• [Exercise input]
========================
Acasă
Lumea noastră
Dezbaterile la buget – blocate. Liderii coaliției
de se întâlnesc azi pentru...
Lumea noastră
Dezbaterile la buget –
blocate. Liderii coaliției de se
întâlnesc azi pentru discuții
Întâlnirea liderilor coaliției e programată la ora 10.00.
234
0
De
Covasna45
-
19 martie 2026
========================
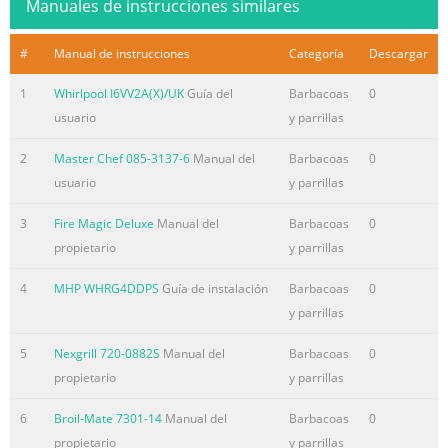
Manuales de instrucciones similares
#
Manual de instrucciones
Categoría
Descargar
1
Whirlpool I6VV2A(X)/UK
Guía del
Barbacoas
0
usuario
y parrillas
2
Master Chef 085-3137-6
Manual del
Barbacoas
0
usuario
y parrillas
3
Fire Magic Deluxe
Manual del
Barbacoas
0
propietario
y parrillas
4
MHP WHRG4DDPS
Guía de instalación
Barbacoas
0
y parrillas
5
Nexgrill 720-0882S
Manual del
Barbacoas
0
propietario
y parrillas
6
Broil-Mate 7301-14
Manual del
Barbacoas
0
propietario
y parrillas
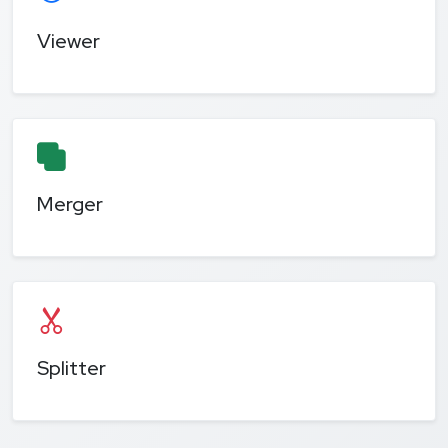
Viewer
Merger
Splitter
========================
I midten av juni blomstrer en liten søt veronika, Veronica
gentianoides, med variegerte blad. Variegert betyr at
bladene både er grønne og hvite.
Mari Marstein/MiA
========================
• [Task item]
If a line in the listing contains the string "Liderii", copy it.

• [Solved problem]
Dezbaterile la buget – blocate. Liderii coaliției
blocate. Liderii coaliției de se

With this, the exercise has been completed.